In a time when even the simplest cooking herbs often cost five dollars or more in grocery stores, I am beginning to feel like one of those “children with very little pocket money.” Here in the Sierra foothills, a little gardening, while not quite at Everlasting Gobstopper level, will supply lots of fresh herbs for your kitchen.
Start with Mediterranean herbs like oregano, sage, rosemary, thyme, tarragon and lavender. Drought tolerant, they require some water to survive our hot summers. These are all perennial in our climate, which makes them “everlasting.” Plant them once in full sun and harvest herbs for years. These plants need well drained, not too rich, soil. Once established, they can be left pretty well alone.
Use these herbs fresh or dried. Drying is simple. While you can use a dehydrator, we just cut a bunch and hang them upside down from one of our kitchen cabinets where they are out of the way. We strip off the usable parts and bottle them in one of those expensive herb bottles that now never seems to run out.
Chives will just keep on giving. Before the first frost, start them from seed indoors and then set them out where they will get watered. Once started, they are pretty cold tolerant and will overwinter if you trim them heavily before winter. They’ll come back in the spring with more savory goodness.
Another common everlasting herb is California Bay Laurel. Growing wild in our foothills, there are a couple of trees we can harvest and dry some leaves when we are running low. One caution though; California Bay Laurel is much more potent than bay leaves from the store, so be careful how much you use.
Basil is a simple-to-grow herb that needs to be planted every year. It requires water and better soil and dies with the first frost. Used fresh or dry, it is an absolute must for Italian cooking. The pesto we make (using almonds instead of pine nuts, to save a few cents), freezes wonderfully and provides year-around flavor in our household. Basil is so easy to grow that you can find it in pots in the grocery store.
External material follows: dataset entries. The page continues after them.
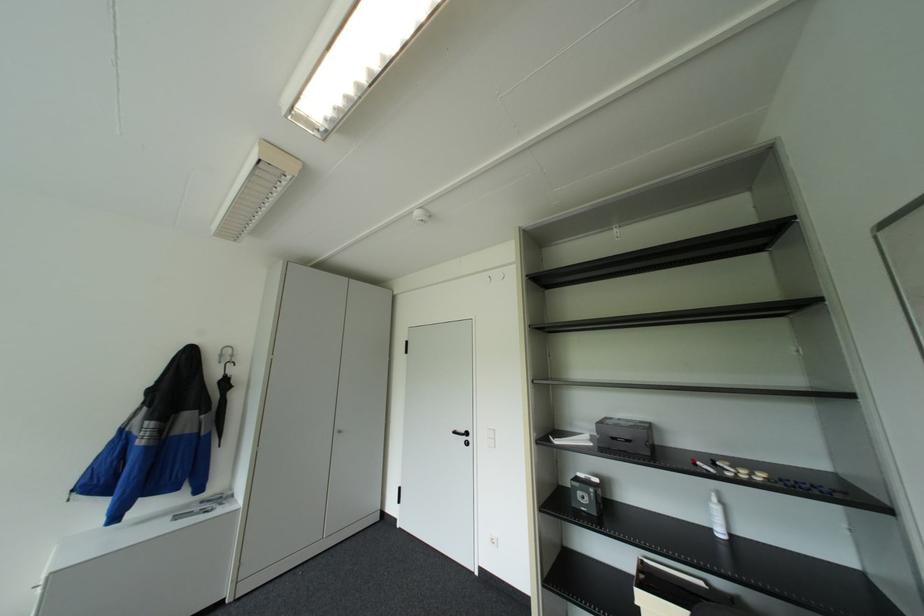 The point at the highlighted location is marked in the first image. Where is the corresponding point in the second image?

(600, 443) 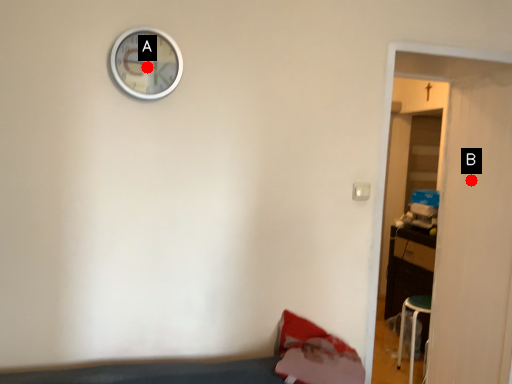 Question: Two points are circled on the image, labeled by A and B beside each circle. Which point appears farthest from the camera in this image?

Choices:
 (A) A is further
 (B) B is further

Answer: (B) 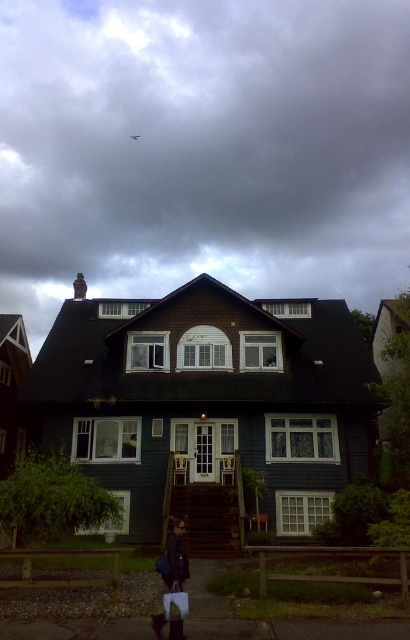 Does dark wood house at center have a lesser width compared to metallic gray plane at upper center?

No.

Is point (207, 474) positioned after point (131, 136)?

That is False.

Is point (353, 477) more distant than point (131, 138)?

No, it is in front of (131, 138).

Where is `dark wood house at center`? The image size is (410, 640). dark wood house at center is located at coordinates (207, 397).

Where is `dark gray cloud at upper center`? This screenshot has width=410, height=640. dark gray cloud at upper center is located at coordinates pos(202,148).

Describe the element at coordinates (202, 148) in the screenshot. I see `dark gray cloud at upper center` at that location.

At what (x,y) coordinates should I click in order to perform the action: click on dark gray cloud at upper center. Please return your answer as a coordinate pair (x, y). Looking at the image, I should click on (202, 148).

Can you confirm if dark blue fabric bag at lower center is thinner than metallic gray plane at upper center?

Yes.

Who is positioned more to the right, dark blue fabric bag at lower center or metallic gray plane at upper center?

dark blue fabric bag at lower center is more to the right.

This screenshot has width=410, height=640. What do you see at coordinates (173, 557) in the screenshot? I see `dark blue fabric bag at lower center` at bounding box center [173, 557].

This screenshot has height=640, width=410. I want to click on dark blue fabric bag at lower center, so click(173, 557). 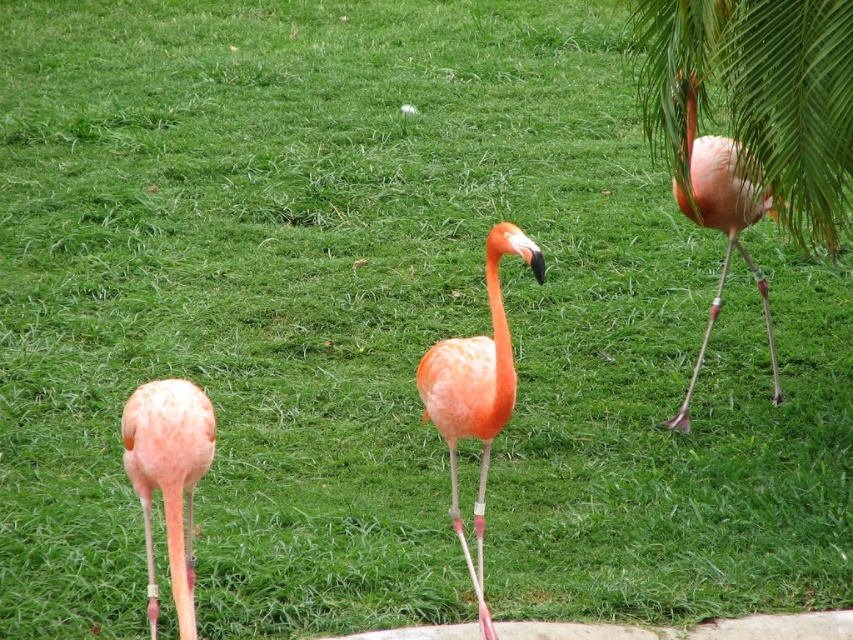 Question: Based on their relative distances, which object is nearer to the orange matte flamingo at center?

Choices:
 (A) pink feathered flamingo at upper right
 (B) pink matte flamingo at lower left
 (C) pink matte flamingo at upper right

Answer: (B)

Question: Is pink feathered flamingo at upper right closer to the viewer compared to orange matte flamingo at center?

Choices:
 (A) no
 (B) yes

Answer: (A)

Question: Is pink feathered flamingo at upper right above pink matte flamingo at lower left?

Choices:
 (A) yes
 (B) no

Answer: (A)

Question: Estimate the real-world distances between objects in this image. Which object is closer to the pink matte flamingo at upper right?

Choices:
 (A) orange matte flamingo at center
 (B) pink matte flamingo at lower left

Answer: (A)

Question: Does orange matte flamingo at center come behind pink matte flamingo at upper right?

Choices:
 (A) yes
 (B) no

Answer: (B)

Question: Which of the following is the closest to the observer?

Choices:
 (A) (840, 84)
 (B) (190, 547)
 (C) (712, 177)

Answer: (B) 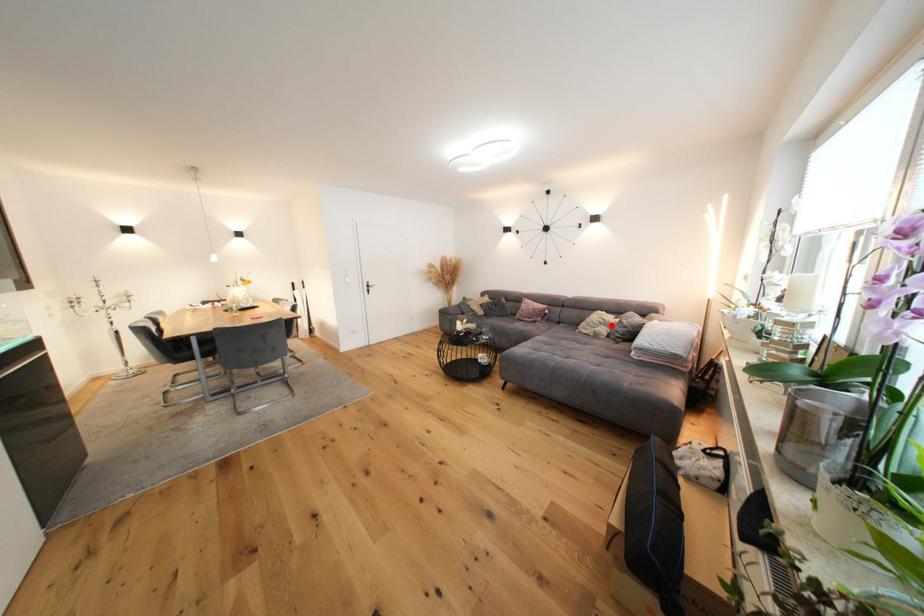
Many of these herbs can be grown in pots and can be quite decorative. Rosemary, for example, has wonderful green foliage and baby blue flowers. If you don’t grow it yourself, check for a source on a neighborhood walk.
Herbs are the closest thing to Everlasting Gobstoppers a gardener can grow. One caution – as much as we all like mint, always plant it in pots as it spreads everywhere. It truly is unstoppable and there are not enough mint juleps in the world to contain it!
Jim Bliss is a University of California Cooperative Extension Master Gardener of Tuolumne County.